**Supplied data:**
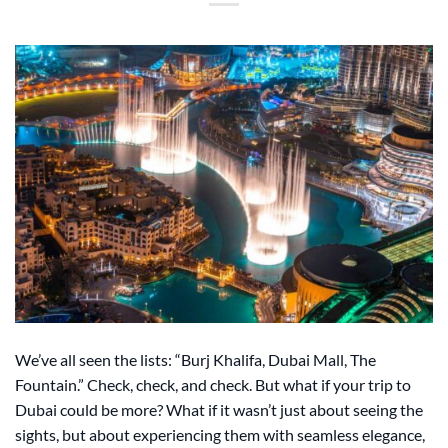
We’ve all seen the lists: “Burj Khalifa, Dubai Mall, The
Fountain.” Check, check, and check. But what if your trip to
Dubai could be more? What if it wasn’t just about seeing the
sights, but about experiencing them with seamless elegance,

**Task prompt:**
Search each line of the data above for "about", and copy the lines where it occurs.

**Solution for this exercise:**
Dubai could be more? What if it wasn’t just about seeing the
sights, but about experiencing them with seamless elegance,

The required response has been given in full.